▶ **ACTION ITEM**
In your copy, leave out the pictures and repeat the entries below exactly.

▶ **DATA FOR THIS EXERCISE**
[Start of Attachment]
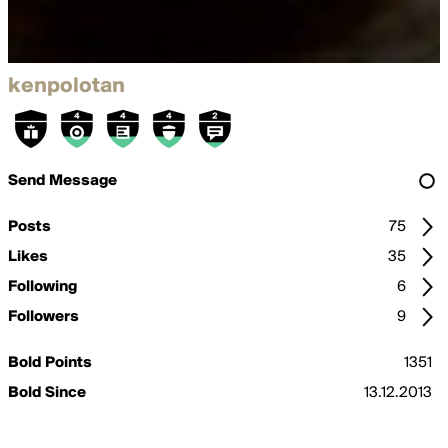
kenpolotan
Send Message
Posts
75
Likes
35
Following
6
Followers
9
Bold Points
1351
Bold Since
13.12.2013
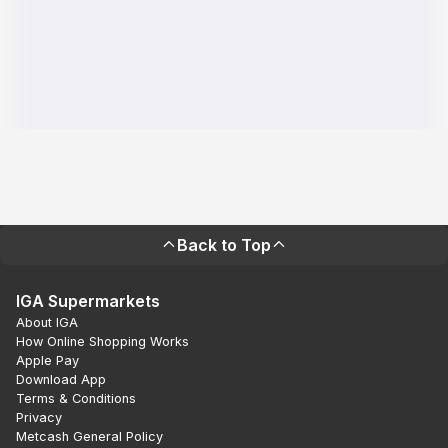
Back to Top
IGA Supermarkets
About IGA
How Online Shopping Works
Apple Pay
Download App
Terms & Conditions
Privacy
Metcash General Policy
[End of Attachment]
▶ **YOUR RESPONSE**
kenpolotan
Send Message
Posts
75
Likes
35
Following
6
Followers
9
Bold Points
1351
Bold Since
13.12.2013
Back to Top
IGA Supermarkets
About IGA
How Online Shopping Works
Apple Pay
Download App
Terms & Conditions
Privacy
Metcash General Policy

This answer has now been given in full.